8 Ağustos 2013 Perşembe

-Mahlukat Arası İlişkiler 3- Birimiz Hepimiz İçin

İlk yazıda şunu yazmıştım:
"Kastedilen, bazen imtihan için, bazen faydalanın diye ve bazen de Allah'ın yüceliğini, onun hayy sıfatının ne derece sonsuz olduğunu tefekkür edip bilesiniz diye (yeryüzündeki her şeyi) yarattı."
Bu yazdığıma şöyle bir itiraz gelebilir: "Keşfedemeyeceğimiz derecede fazla olan varlıkların insan için yaratılması bana fuzuli geliyor. Bu insanın kendini kandırması ve her şeyin merkezine kendisini koyup kibirlenmesidir."
Allah'u Teâl'ayı bilmemiz için bu kadar canlıya gerek yok denebilir ama zaten onların varlığı Allah'ın sonsuz bir hayat ve rahmet bahşetmesi yüzündendir. Allah için şu kadar canlıyı var etmekle bizim keşfedemeyeceğimiz kadarını var etmesi arasında bir fark yok. Var ettiği için zorlanmıyor ki yarattıkları arasında bir kısıtlamaya gitsin. Bilakis o dâima yaratan bir zattır, hâliyle sayabileceğimiz/keşfedebileceğimiz kadar sınırlı yaratsaydı esas garip olurdu. Hem şu an keşfedememiş olmamız bir gün keşfedemeyeceğimiz anlamına gelmiyor hem de zaten bize verilen değer (yeryüzünün bizim için yaratılması) Allah verdiği içindir, bizim övünebileceğimiz, kibredebileceğimiz bir şey değildir. Öyleyse asıl varlık Allah olması hasebiyle yarattığı her şey (insan da dâhil) onu hatırlattığı ve ona ulaştırabildiği ölçüde değerlidir (peygamber ve velileri bu yüzden geri kalan insanlardan ayrı bir yerde tutarız, onlar bizi doğrudan Allah'a ulaştırırlar). Biz Müslümanlar boşuna övgülerin en mükemmeli, en âlâsı hep Allah'a aittir diye duaya başlamıyoruz günde beş vakit, değil mi?
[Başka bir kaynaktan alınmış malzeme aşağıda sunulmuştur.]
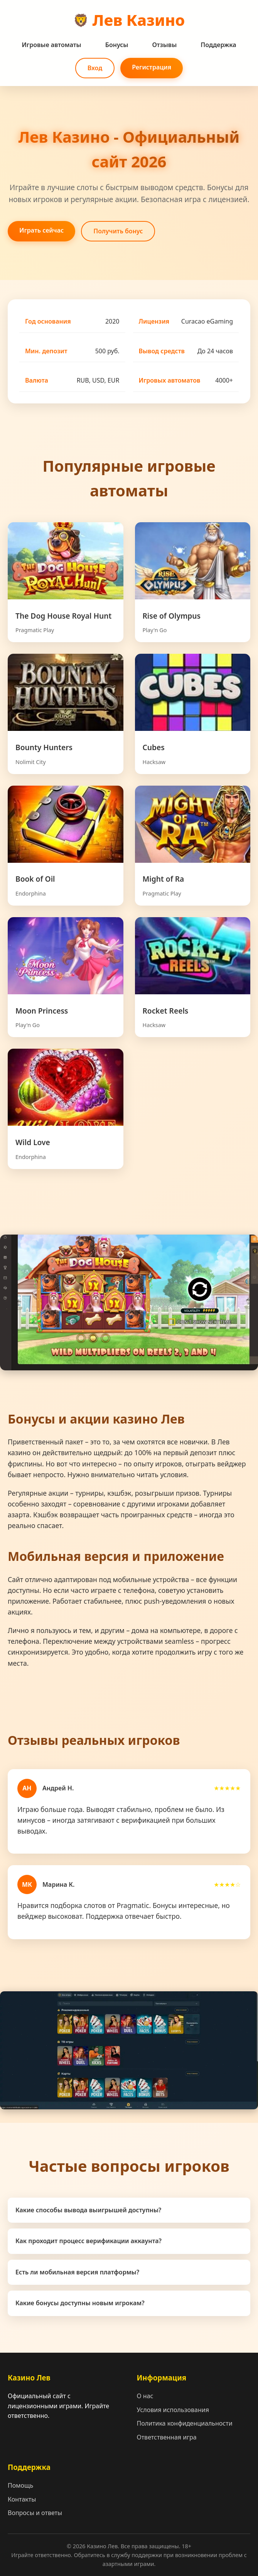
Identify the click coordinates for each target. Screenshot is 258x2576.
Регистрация (151, 67)
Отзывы (164, 44)
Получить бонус (118, 231)
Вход (95, 68)
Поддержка (218, 44)
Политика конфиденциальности (185, 2423)
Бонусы (116, 44)
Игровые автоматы (51, 44)
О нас (145, 2396)
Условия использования (173, 2410)
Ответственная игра (167, 2437)
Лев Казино (139, 19)
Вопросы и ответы (35, 2513)
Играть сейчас (41, 230)
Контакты (22, 2499)
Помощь (20, 2485)
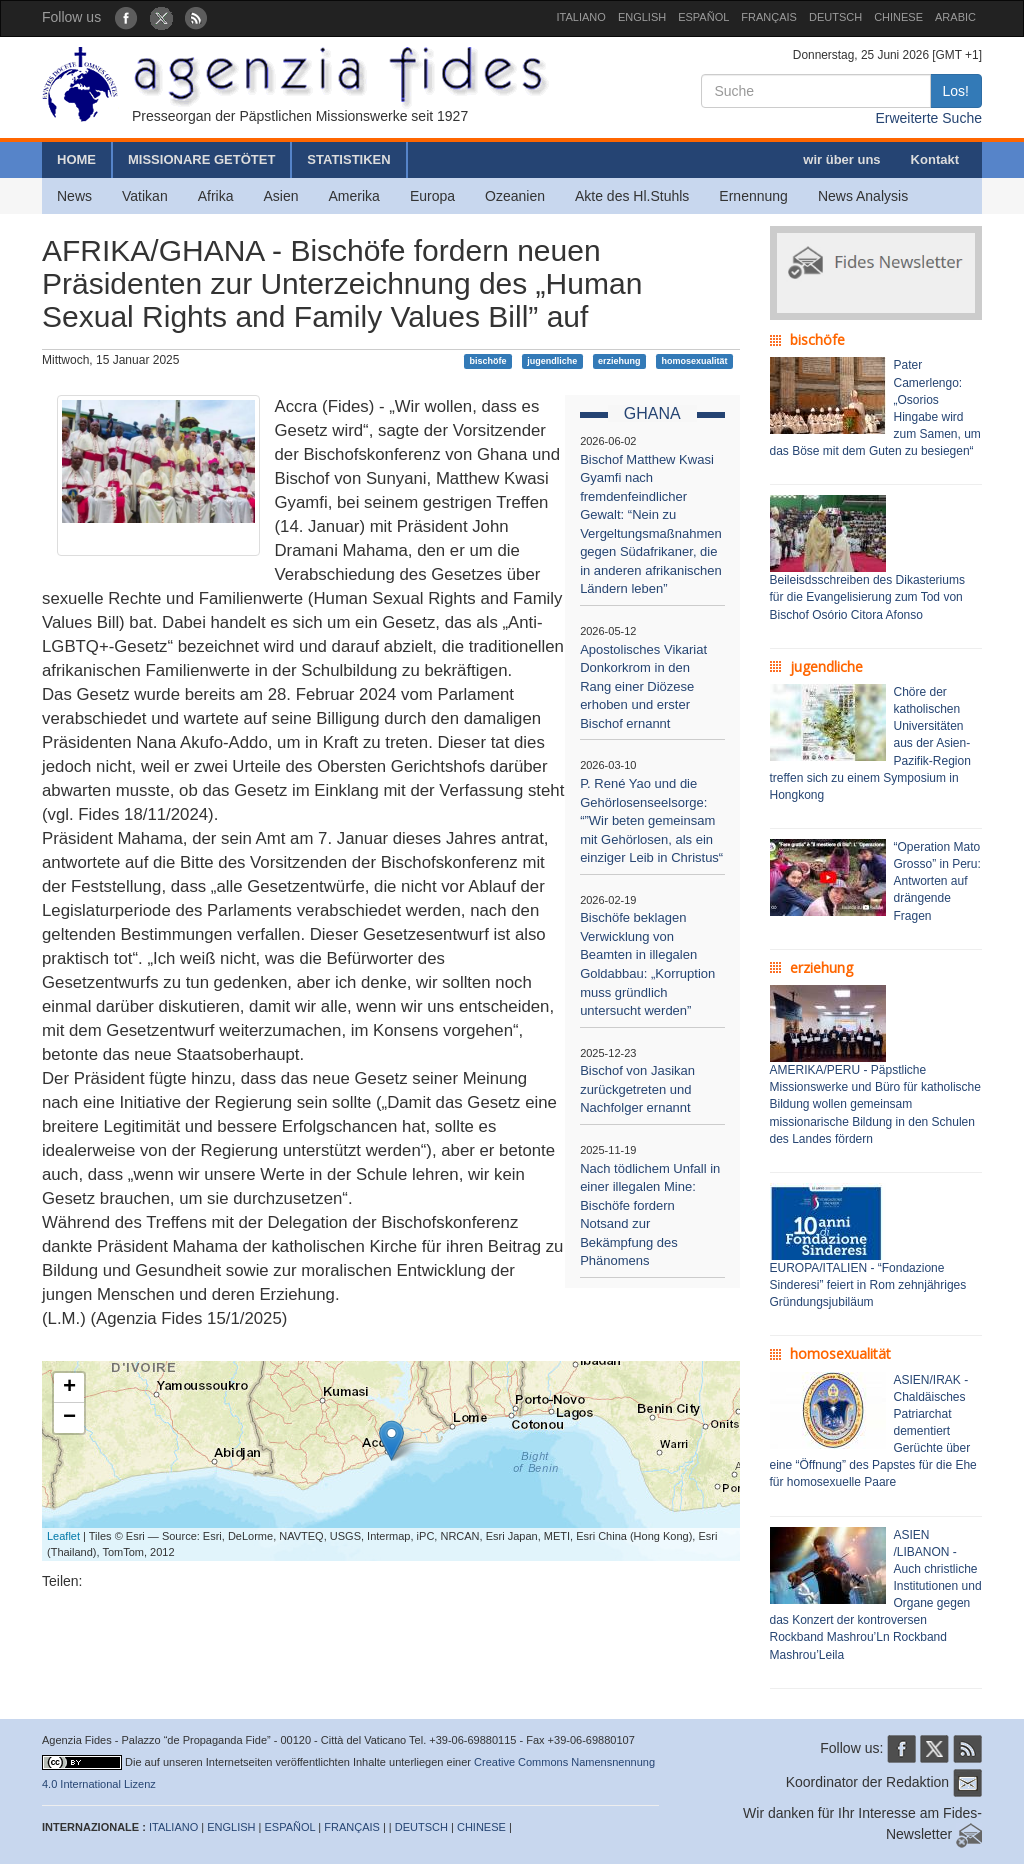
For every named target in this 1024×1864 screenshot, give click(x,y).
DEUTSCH (835, 17)
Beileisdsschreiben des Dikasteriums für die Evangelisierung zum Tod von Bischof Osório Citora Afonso (867, 597)
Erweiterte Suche (928, 118)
Bana öyle geliyor ki Allah'u Teâla'nın, insan dahil tüm varlıkları insan için yaratmasının manası aslında kendisi için yaratmasıdır. Nihâyetinde insan israf etmeden, helal nimetlerden faydalanarak, haramlardan sakınarak ve her yaratılanı ibret nazarıyla inceleyerek Allah'a ibadet eder; merkeze kendisini değil, Allah'ı kor. Hayatını kendi istekleriyle şekillendirmek yerine Allah'ın isteklerine önem verir. Haliyle İslam, merkeze insanı koyuyor diye değil, Allah'ı koyuyor diye eleştirilebilir, o eleştiriye de can kurban zaten. Bizi yaratana ibadet ediyoruz diye aşağılanacaksak, eleştirileceksek bundan üzüntü değil, sevinç duyarız.

Kâinatmış, şu kadar sonsuz canlıymışı geç. Esas biz birbirimiz için Allah'a ulaşmak üzere yaratılmışız. En güzel ve şaşırtıcı olanı da budur bence. İyisiyle kötüsüyle, mahlukât içinde bazen bizi üzen, bazen sevindiren, en çok da şaşırtan yine insan değil midir? O halde bu kadar canlıyı insan için mi yaratmış demeden evvel insanı da insan için mi yaratmış demek lâzımdır (insandan aldığım tadı hiç bir şeyden alamadım, belki Satürn...yok insan daha iyi).